Until now, with the exception of Montana’s Supreme Court, every other state’s high court to address the question has reached the same conclusion as the U.S. Supreme Court. (Montana’s Supreme Court later was overturned in 2020 by the U.S. Supreme Court in Espinoza v. Montana Department of Revenue, albeit on other grounds.)

As the Arizona Supreme Court held in 1999, under the dangerous reasoning now adopted by the Kentucky Supreme Court, “all taxpayer income could be viewed as belonging to the state because it is subject to taxation by the legislature.”

“I think Kentuckians would be shocked to learn that their private donations are treated as government money,” said Joshua House, a lawyer with the Institute for Justice, a nonprofit law firm that intervened on behalf of families who stood to benefit from the EOA, “especially when that conclusion will take away educational options from lower-income families across the Commonwealth—options already available to their more affluent neighbors.”

Those hurt most by the flawed court decision are Kentucky’s children, who are in desperate need of educational alternatives.
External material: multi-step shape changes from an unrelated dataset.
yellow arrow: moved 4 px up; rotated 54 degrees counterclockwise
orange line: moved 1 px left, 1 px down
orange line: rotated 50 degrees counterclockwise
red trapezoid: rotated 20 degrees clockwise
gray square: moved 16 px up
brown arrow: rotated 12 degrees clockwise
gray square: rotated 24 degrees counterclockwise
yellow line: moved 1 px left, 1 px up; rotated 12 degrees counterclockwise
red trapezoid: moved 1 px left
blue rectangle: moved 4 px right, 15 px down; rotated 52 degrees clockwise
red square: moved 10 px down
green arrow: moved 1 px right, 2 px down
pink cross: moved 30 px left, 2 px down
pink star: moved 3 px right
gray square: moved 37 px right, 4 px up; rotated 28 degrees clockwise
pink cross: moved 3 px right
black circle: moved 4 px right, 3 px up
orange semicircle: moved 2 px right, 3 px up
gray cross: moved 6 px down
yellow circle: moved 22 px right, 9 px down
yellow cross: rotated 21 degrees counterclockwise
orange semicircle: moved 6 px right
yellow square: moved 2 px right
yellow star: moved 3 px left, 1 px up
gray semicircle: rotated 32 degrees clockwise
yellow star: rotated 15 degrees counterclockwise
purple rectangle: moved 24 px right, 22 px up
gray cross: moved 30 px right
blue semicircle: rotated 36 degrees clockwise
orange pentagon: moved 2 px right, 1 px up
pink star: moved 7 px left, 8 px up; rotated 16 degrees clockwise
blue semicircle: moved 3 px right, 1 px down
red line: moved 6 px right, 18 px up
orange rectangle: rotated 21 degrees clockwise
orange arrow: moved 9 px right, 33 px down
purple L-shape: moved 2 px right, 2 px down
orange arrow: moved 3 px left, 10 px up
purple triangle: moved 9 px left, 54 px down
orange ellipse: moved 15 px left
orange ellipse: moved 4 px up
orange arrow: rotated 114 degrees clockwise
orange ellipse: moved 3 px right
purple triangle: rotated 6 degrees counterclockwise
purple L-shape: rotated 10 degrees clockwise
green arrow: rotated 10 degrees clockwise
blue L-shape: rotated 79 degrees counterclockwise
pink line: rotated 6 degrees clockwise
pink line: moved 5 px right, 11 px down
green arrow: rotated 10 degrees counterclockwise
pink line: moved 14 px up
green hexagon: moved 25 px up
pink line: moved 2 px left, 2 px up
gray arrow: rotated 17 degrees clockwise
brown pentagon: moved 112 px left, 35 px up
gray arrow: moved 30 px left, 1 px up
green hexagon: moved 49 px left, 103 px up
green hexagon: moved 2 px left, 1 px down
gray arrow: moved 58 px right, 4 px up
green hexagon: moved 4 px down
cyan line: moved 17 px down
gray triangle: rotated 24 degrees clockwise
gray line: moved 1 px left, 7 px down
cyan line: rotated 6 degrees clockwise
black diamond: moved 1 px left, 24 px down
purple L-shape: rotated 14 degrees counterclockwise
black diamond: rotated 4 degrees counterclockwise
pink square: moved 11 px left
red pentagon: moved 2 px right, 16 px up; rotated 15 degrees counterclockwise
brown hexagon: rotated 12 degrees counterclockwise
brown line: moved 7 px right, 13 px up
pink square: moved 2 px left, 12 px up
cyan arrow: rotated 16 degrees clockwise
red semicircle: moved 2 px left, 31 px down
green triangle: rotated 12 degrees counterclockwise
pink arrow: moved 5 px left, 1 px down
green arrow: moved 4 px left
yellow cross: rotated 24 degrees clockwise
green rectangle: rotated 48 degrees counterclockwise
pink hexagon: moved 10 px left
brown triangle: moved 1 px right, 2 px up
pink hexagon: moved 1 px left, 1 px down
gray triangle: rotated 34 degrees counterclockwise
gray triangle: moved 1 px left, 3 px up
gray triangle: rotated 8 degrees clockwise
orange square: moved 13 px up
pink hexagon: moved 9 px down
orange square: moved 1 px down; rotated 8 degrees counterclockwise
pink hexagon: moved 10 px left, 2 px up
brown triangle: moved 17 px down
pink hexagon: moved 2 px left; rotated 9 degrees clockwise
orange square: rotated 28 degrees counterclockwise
As the Bluegrass Institute noted:

Contrary to the court’s ruling, Kentucky’s Constitution does not prohibit educational alternatives for parents; it simply requires that the commonwealth ‘provide for an efficient system of common schools throughout the State.’ …

Considering per-pupil funding rose by an inflation-adjusted 80% between 1990 and 2019 and yet barely one-third of all Kentucky public school students read proficiently at grade level, from whatever definition you choose, Kentucky has failed in its constitutional responsibility to provide an education system that achieves maximum results with minimum expense. 

The Education Opportunity Accounts program is dead. It now appears that expanding education choice in Kentucky will require a constitutional amendment.

Fortunately, with two-thirds of Kentucky adults and 77% of Kentucky parents favoring education savings accounts, there may yet be hope for education opportunity in the Bluegrass State.